:: What the task requires ::
Every line of the records below that holds the word "named" belongs in the answer.

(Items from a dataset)
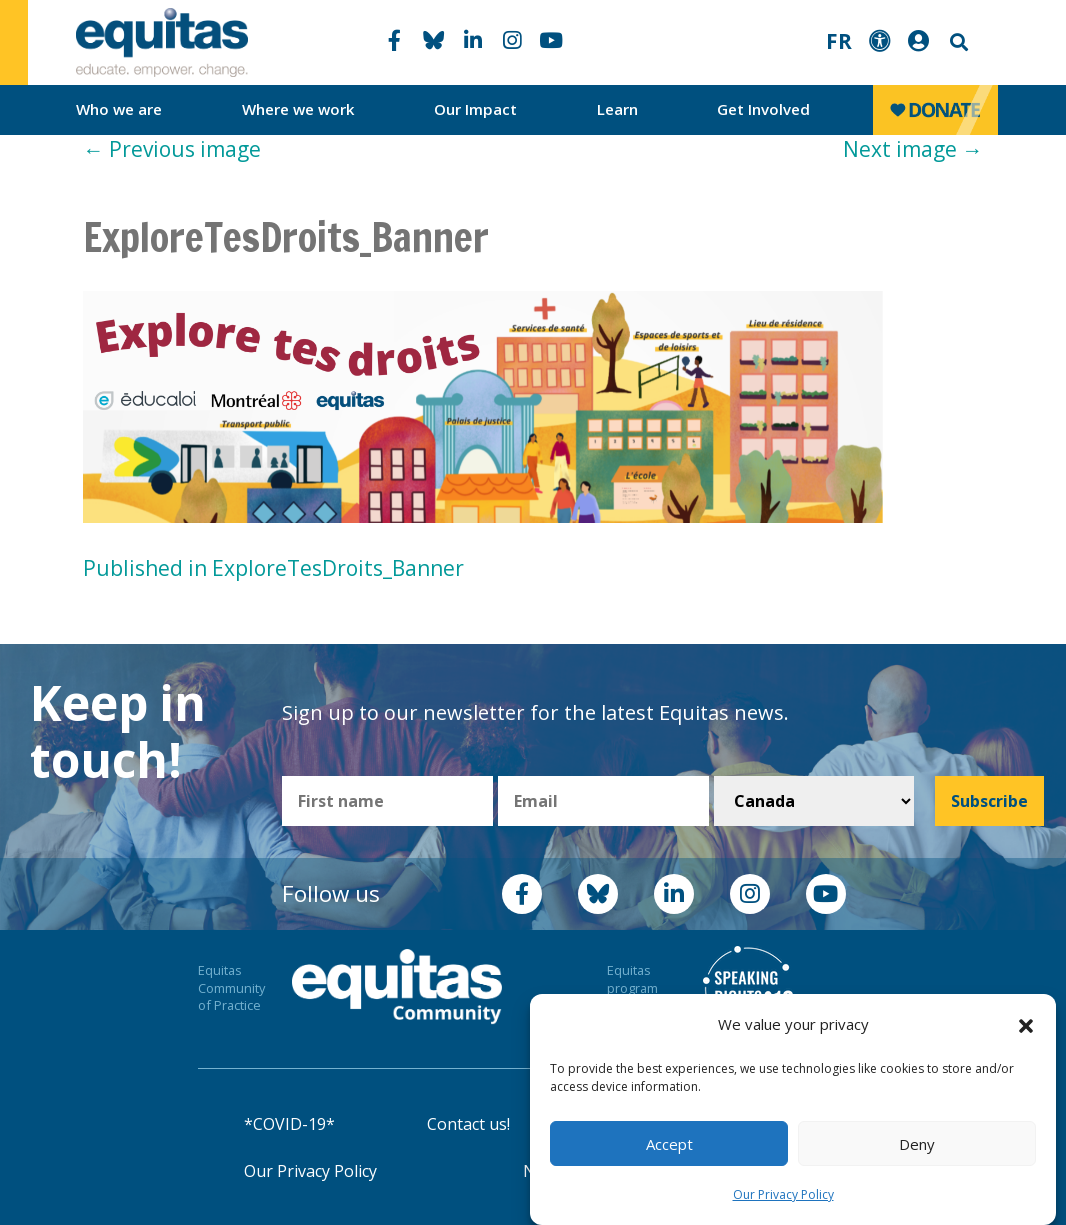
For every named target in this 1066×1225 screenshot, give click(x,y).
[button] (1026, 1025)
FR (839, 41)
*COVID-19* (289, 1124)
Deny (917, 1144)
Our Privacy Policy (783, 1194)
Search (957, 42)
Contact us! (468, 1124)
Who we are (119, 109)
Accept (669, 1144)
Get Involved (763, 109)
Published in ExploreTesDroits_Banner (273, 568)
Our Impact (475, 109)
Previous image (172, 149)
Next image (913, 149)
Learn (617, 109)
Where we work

---

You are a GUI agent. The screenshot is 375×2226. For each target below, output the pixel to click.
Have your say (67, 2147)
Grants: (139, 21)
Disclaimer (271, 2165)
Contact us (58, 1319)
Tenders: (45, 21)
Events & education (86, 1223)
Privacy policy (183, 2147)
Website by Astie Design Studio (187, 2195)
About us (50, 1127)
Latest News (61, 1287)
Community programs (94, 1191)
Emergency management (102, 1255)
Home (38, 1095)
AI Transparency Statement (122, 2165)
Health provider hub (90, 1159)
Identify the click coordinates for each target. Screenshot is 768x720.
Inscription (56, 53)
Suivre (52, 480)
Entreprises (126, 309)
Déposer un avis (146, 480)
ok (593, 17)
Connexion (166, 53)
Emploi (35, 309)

* * *

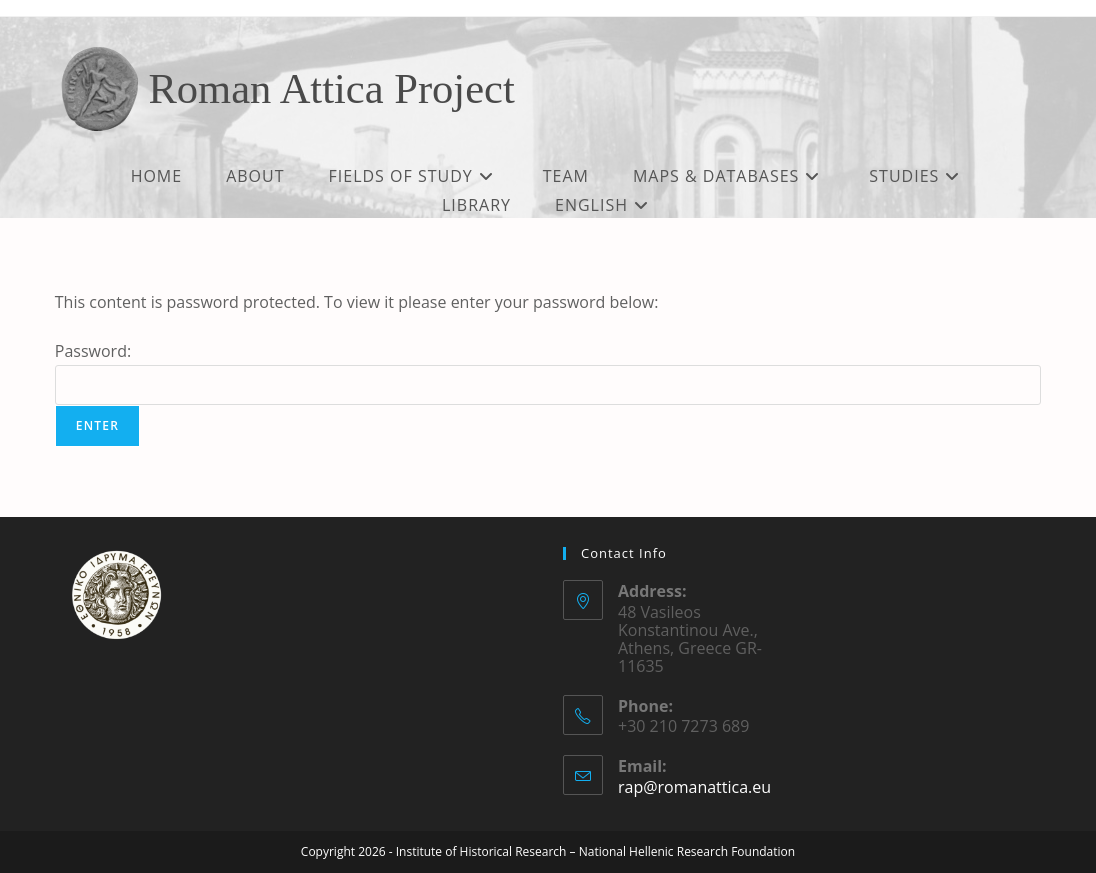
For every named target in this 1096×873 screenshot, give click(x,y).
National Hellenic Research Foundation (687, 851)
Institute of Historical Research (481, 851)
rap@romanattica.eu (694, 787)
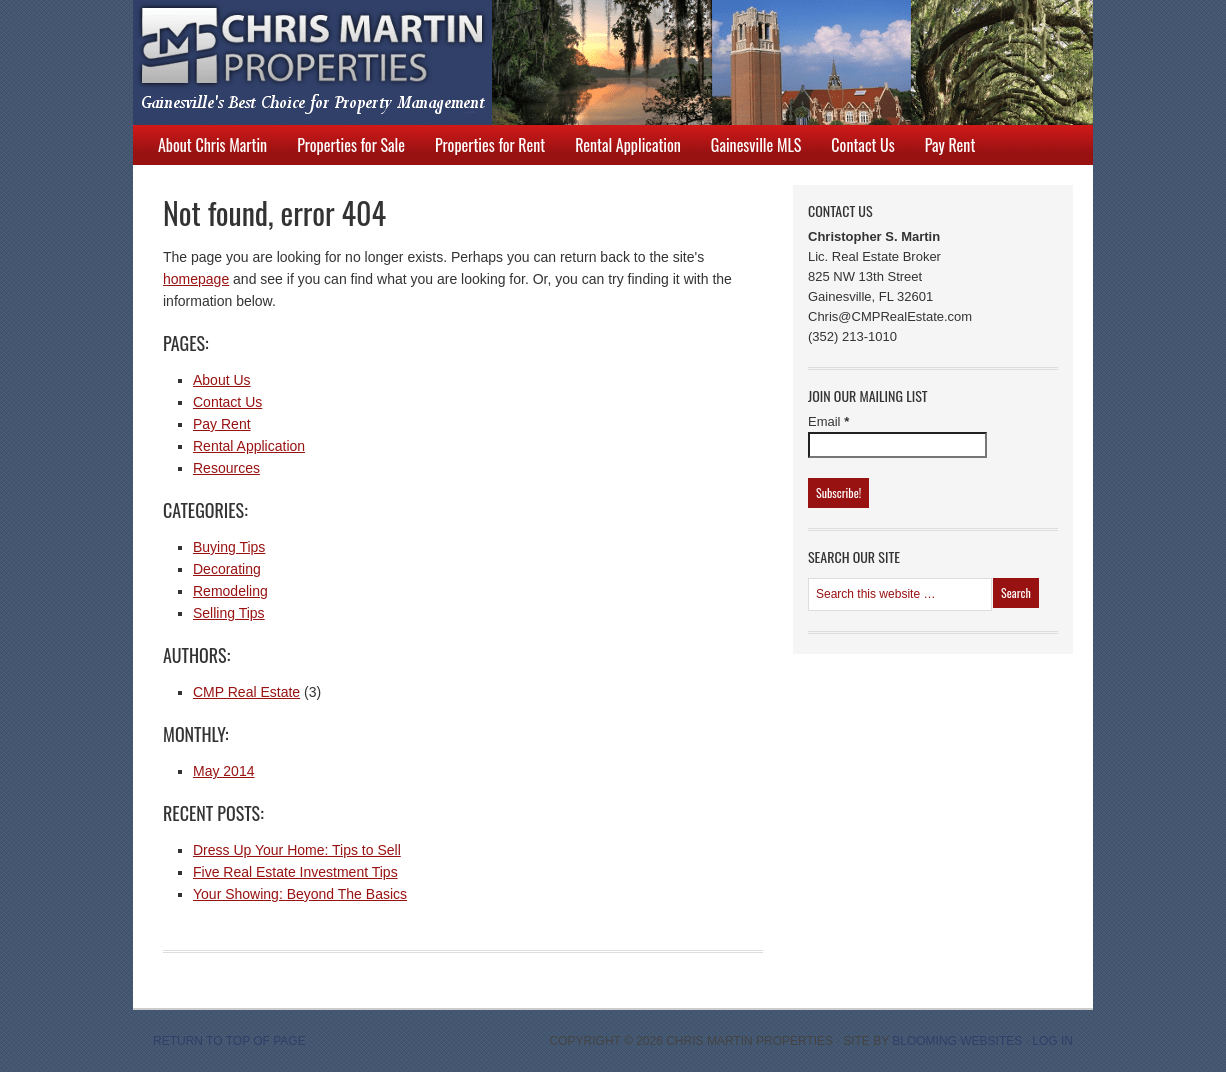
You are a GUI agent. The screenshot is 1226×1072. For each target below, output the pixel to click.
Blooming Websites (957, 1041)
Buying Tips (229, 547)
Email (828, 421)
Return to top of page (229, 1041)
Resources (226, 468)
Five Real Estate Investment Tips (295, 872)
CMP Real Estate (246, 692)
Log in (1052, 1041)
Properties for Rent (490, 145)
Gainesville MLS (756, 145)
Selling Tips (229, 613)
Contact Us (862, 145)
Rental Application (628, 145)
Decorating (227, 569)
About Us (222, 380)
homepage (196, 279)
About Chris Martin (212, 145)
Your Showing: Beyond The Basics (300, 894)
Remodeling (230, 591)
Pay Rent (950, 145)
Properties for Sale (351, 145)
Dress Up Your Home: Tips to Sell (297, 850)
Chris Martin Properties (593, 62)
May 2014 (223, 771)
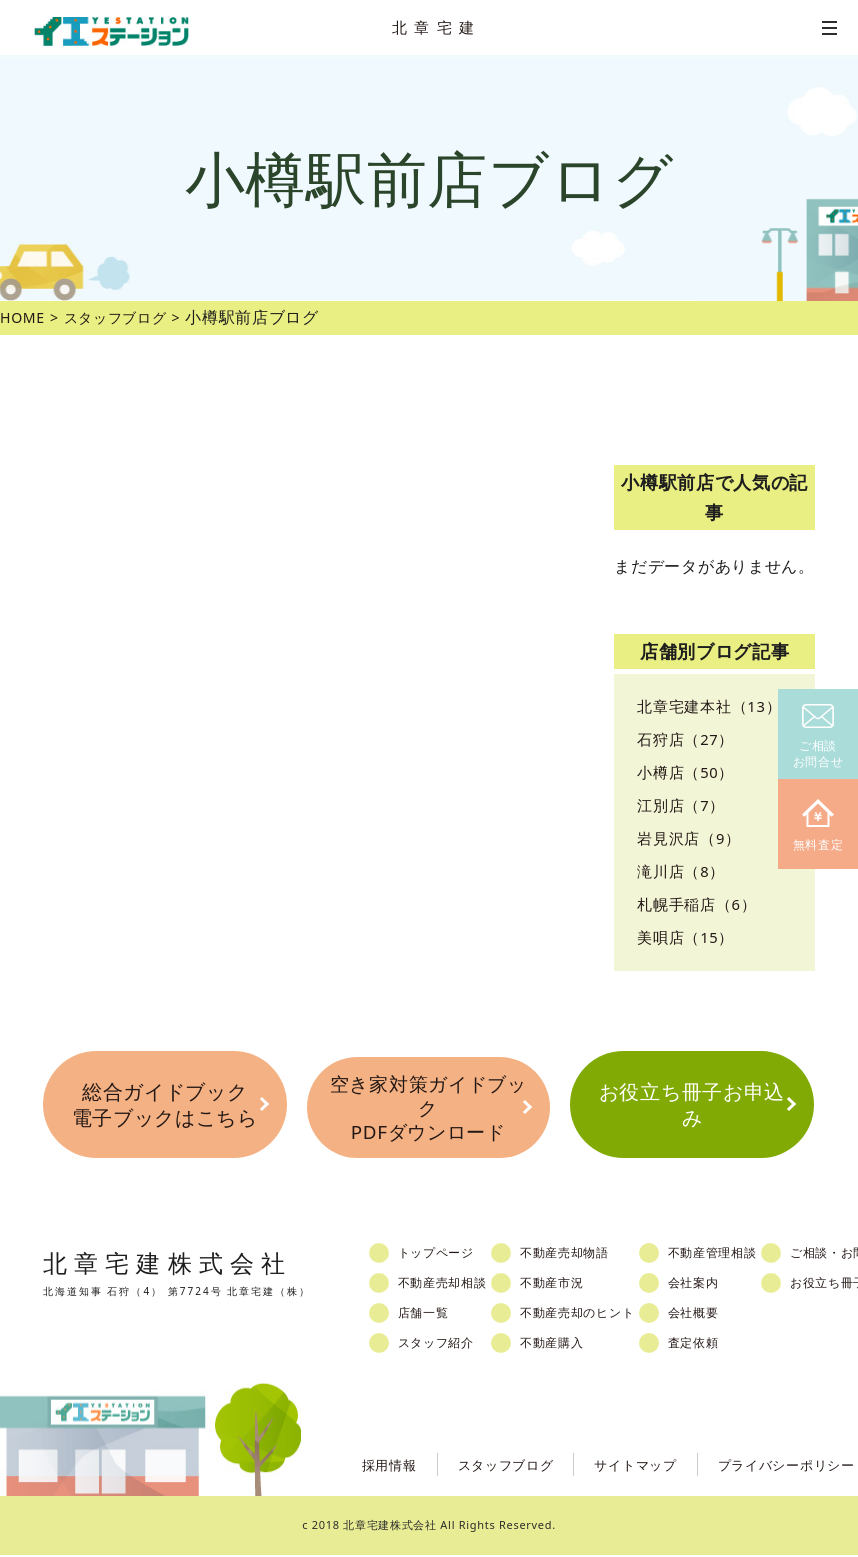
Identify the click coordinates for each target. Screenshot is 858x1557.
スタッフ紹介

:: Response for this exercise ::
For every named target in this 1066×1225 screenshot, give click(x,y).
For every named target in this 1096×873 screenshot, give click(x,y).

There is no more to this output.